It’s OK to be Wrong in Public

I’ve spent a reasonably long time with computers. I’ve been doing something with either software or hardware (mostly software) for pretty close to three quarters of my current lifespan. I started when I was about 10, but (perhaps unsurprisingly) nobody was paying me for my work yet then. Flash forwards a few decades, and I have a gig I rather enjoy with SUSE, working on storage stuff.

OK, “yay Tim”. Enough of the backstory, what’s the point?

The point (if I can ball up my years of experience, and the experience of the world at large), is that, in aggregate, we write better software if we do it in the open. There’s a whole Free Software vs. Open Source thing, and the nuances of that discussion are interesting and definitely important, but to my mind this is all rather less interesting than the mechanics of how F/OSS projects actually work in practice. In particular, given that projects are essentially communities, and communities are made up of individuals, how does an individual join an existing project, and become accepted and confident in that space?

If you’re an individual looking for something to work on, whether or not you think about it in these terms, you’re effectively looking for a community to join. You’re hopefully going to be there for a while.

But you’re one little person, and there’s a big established community that already knows how everything works. Whatever you’re proposing has probably already been thought of by someone else, and your approach is probably wrong. It’s utterly terrifying, especially when anything you push to a git repo or public mailing list will probably be online for the rest of your life.
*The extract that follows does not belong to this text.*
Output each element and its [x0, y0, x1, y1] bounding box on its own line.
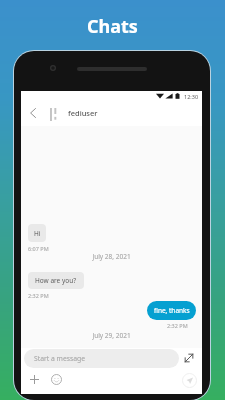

Fuck that line of thinking. It’s logical reasoning, but it’s utterly unhelpful in terms of joining a project. It might be correct in broad strokes if you squint at it just right, but you’re bringing new eyes to something. You’ll probably see things established community members didn’t, or if not, you’ll be able to help smooth the way for the next newcomer. One of the kinks though is speaking up about $WEIRD_THING_IN_PROJECT. Is it actually broken, or do you just have no idea what’s going on yet because you’re new? Do you speak up? Do you raise a bug? Put in a pull request? Risk shame in public if you’re wrong?
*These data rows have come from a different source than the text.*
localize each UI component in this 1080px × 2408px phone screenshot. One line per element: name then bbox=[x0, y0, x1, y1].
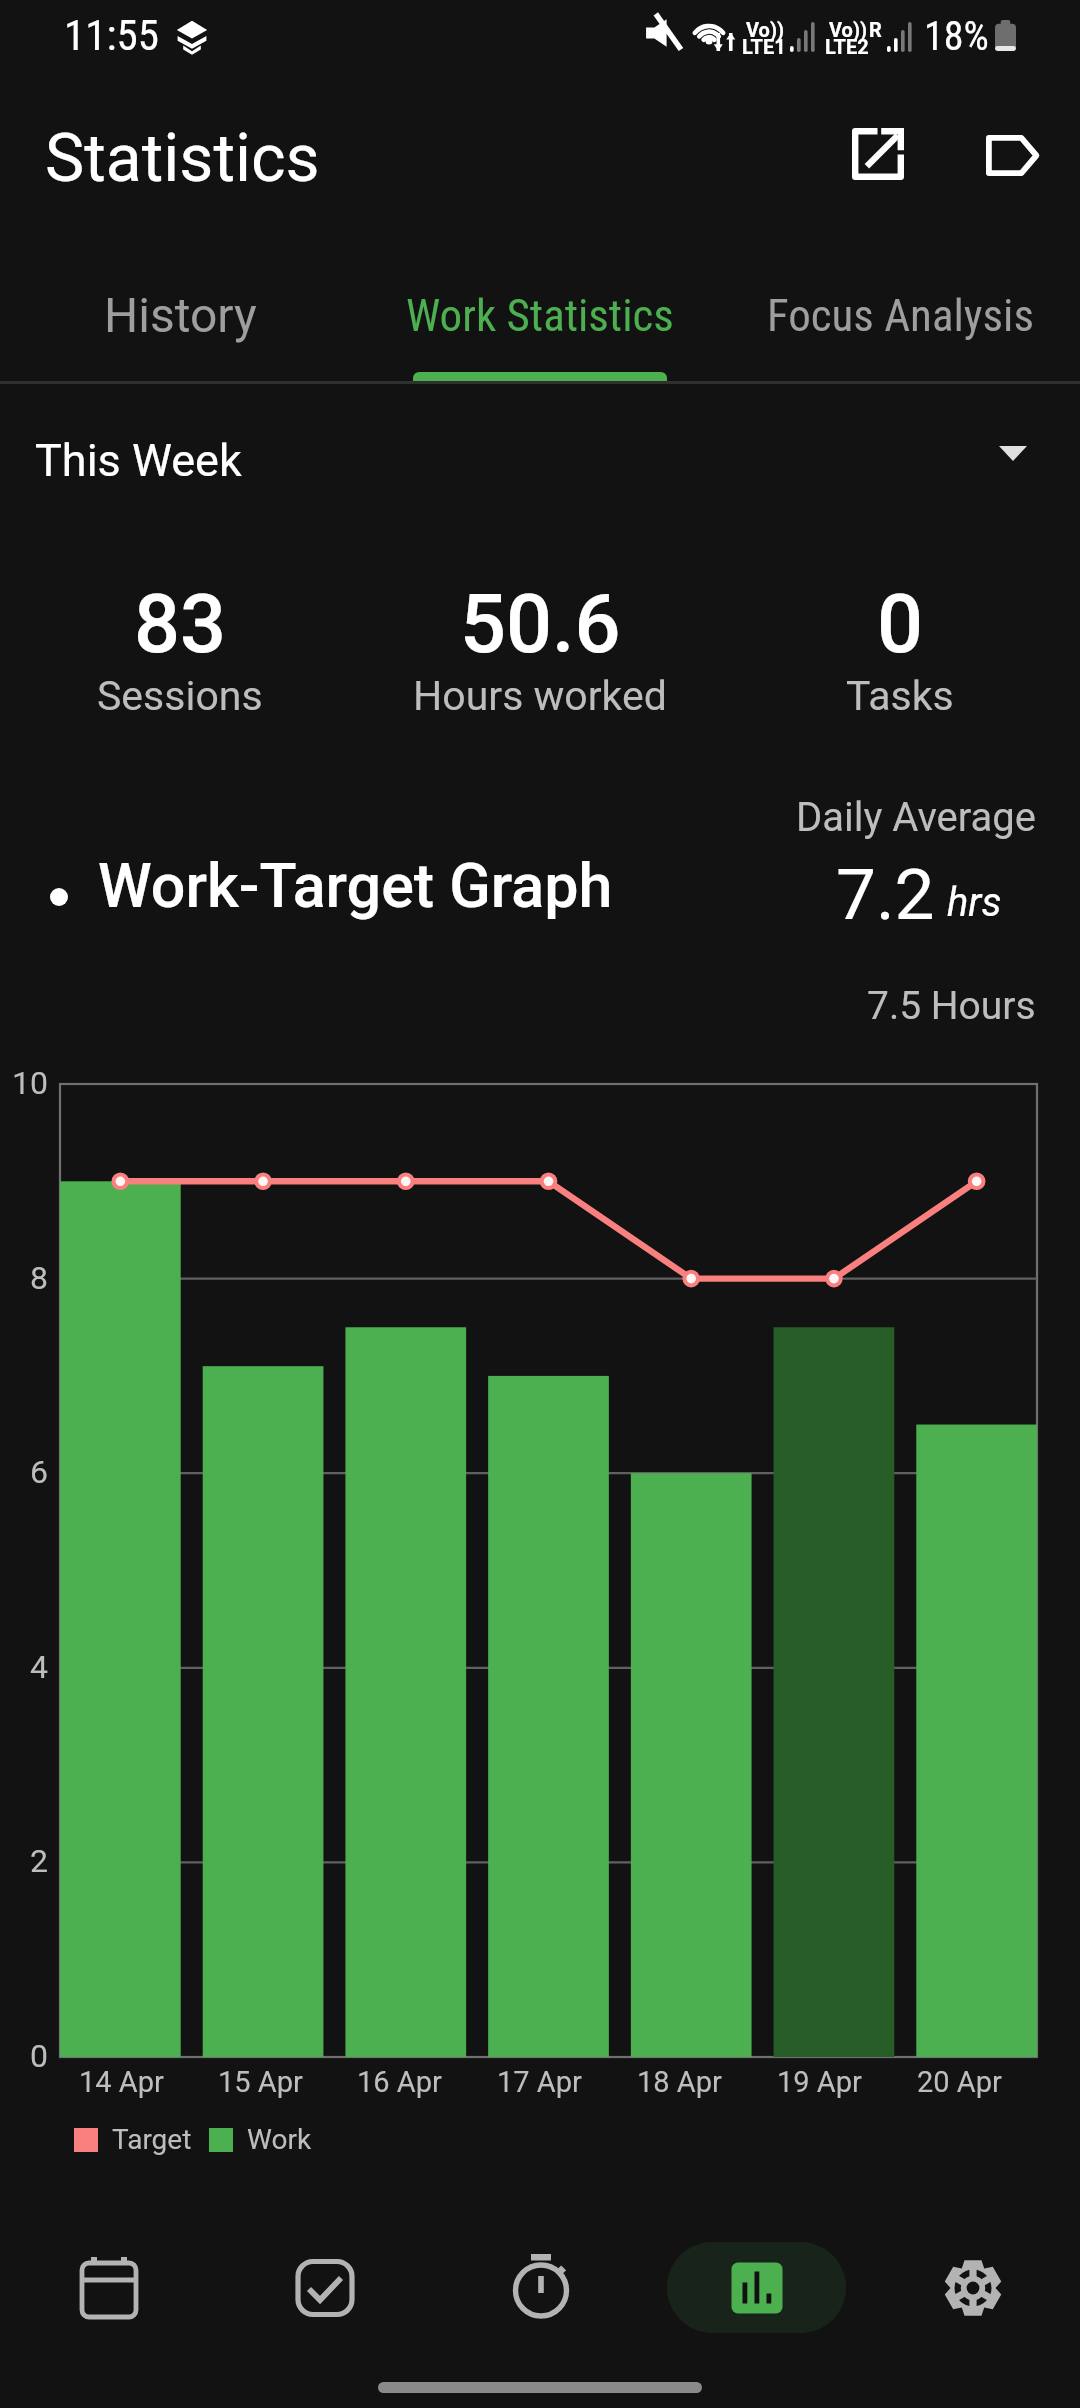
staticText: 7.2 bbox=[836, 853, 935, 936]
button[interactable]: Settings bbox=[864, 2212, 1080, 2362]
staticText: Vo)) bbox=[746, 18, 784, 41]
button[interactable]: Label bbox=[958, 100, 1068, 210]
button[interactable]: Statistics bbox=[648, 2212, 864, 2362]
staticText: Tasks bbox=[846, 672, 954, 720]
staticText: Focus Analysis bbox=[767, 289, 1034, 342]
staticText: hrs bbox=[947, 879, 1002, 926]
staticText: 18% bbox=[924, 13, 989, 60]
staticText: 4 bbox=[0, 1648, 48, 1686]
staticText: Statistics bbox=[45, 120, 320, 197]
staticText: R bbox=[869, 18, 882, 41]
staticText: 20 Apr bbox=[917, 2065, 1002, 2099]
staticText: LTE1 bbox=[742, 35, 786, 58]
staticText: LTE2 bbox=[825, 35, 869, 58]
staticText: Sessions bbox=[97, 672, 263, 720]
button[interactable]: This Week bbox=[0, 416, 1080, 504]
staticText: 83 bbox=[134, 577, 227, 672]
staticText: 8 bbox=[0, 1259, 48, 1297]
staticText: 7.5 Hours bbox=[867, 983, 1036, 1029]
staticText: 50.6 bbox=[460, 577, 621, 672]
staticText: Work bbox=[247, 2123, 312, 2156]
staticText: 11:55 bbox=[64, 10, 159, 60]
button[interactable]: History bbox=[0, 244, 360, 384]
staticText: Work Statistics bbox=[406, 289, 674, 342]
staticText: 2 bbox=[0, 1842, 48, 1880]
button[interactable]: Open in new window bbox=[822, 99, 932, 209]
staticText: Vo)) bbox=[829, 18, 867, 41]
button[interactable]: Calendar bbox=[0, 2212, 216, 2362]
staticText: 15 Apr bbox=[218, 2065, 303, 2099]
staticText: History bbox=[104, 287, 257, 343]
button[interactable]: Timer bbox=[432, 2212, 648, 2362]
button[interactable]: Focus Analysis bbox=[720, 244, 1080, 384]
staticText: 18 Apr bbox=[637, 2065, 722, 2099]
staticText: 19 Apr bbox=[777, 2065, 862, 2099]
staticText: Hours worked bbox=[413, 672, 667, 720]
staticText: 6 bbox=[0, 1453, 48, 1491]
staticText: 16 Apr bbox=[357, 2065, 442, 2099]
staticText: Daily Average bbox=[796, 794, 1036, 841]
staticText: 0 bbox=[0, 2037, 48, 2075]
staticText: Target bbox=[112, 2123, 192, 2156]
staticText: 10 bbox=[0, 1064, 48, 1102]
staticText: This Week bbox=[35, 434, 242, 487]
staticText: 0 bbox=[877, 577, 924, 672]
button[interactable]: Tasks bbox=[216, 2212, 432, 2362]
button[interactable]: Work Statistics bbox=[360, 244, 720, 384]
staticText: 14 Apr bbox=[79, 2065, 164, 2099]
staticText: 17 Apr bbox=[497, 2065, 582, 2099]
staticText: Work-Target Graph bbox=[98, 850, 613, 921]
I might be slightly biased. This is either because I’ve been doing this long enough that I no longer suffer too much if someone tells me I’ve made a mistake (I’ve made lots of them, and hopefully learned from all of them), or it’s because I’m a scary looking white dude, dripping with privilege. Probably it’s a mix of both, but the most important thing I think I ever learned is that it’s OK to be wrong in public. If in doubt, you should:

  • Listen for long enought to get a feel for the mailing list (or forum, or whatever).
  • Ask the question you think is stupid.
  • Submit the pull request you hope is helpful, but are actually sure is incomplete or inadequate.
  • Propose the new architecture you’re certain will be shot down.
  • Don’t take it personally if you do get shot down. This can be a crawling horror of difficulty, and only goes away with either arrogance or time (hopefully time, which I’m assured will eventually compost into wisdom).

If you don’t get a helpful answer to the stupid question, if you don’t get constructive feedback for the pull request or new architecture, if some asshole does shoot you down, this is not the project or community for you.

If someone helps you, you might have found something worth pursuing. If that pans out, keep asking stupid questions, and keep submitting pull requests you’re worried about. You’ll learn something, and so will everyone else, and the world will eventually be a better place.

1 thought on “It’s OK to be Wrong in Public

  1. It certainly is OK to be wrong, and it isn’t just code that gets better by being open, it’s questions too – just look at the quality of answers on the Stack Exchange communities!

    However, I don’t think you should have said “stupid questions” – stupid questions are a waste of everyone’s time. “Naive questions” on the other hand are important and should be nurtured. Well-asked naive questions often generate the most interesting answers.